For each line below that contains the word "napolitana", return that line.

(Transcribed page contents)
- - - -
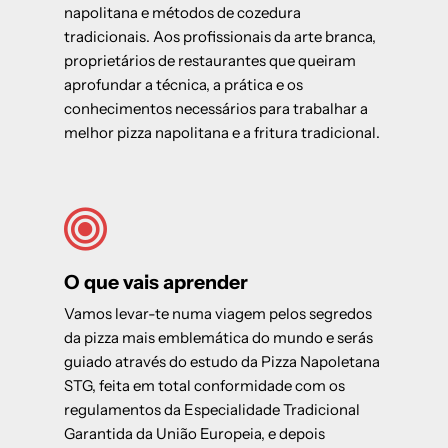
napolitana e métodos de cozedura
tradicionais. Aos profissionais da arte branca,
proprietários de restaurantes que queiram
aprofundar a técnica, a prática e os
conhecimentos necessários para trabalhar a
melhor pizza napolitana e a fritura tradicional.
O que vais aprender
Vamos levar-te numa viagem pelos segredos
da pizza mais emblemática do mundo e serás
guiado através do estudo da Pizza Napoletana
STG, feita em total conformidade com os
regulamentos da Especialidade Tradicional
Garantida da União Europeia, e depois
- - - -
*Worked solution*:
napolitana e métodos de cozedura
melhor pizza napolitana e a fritura tradicional.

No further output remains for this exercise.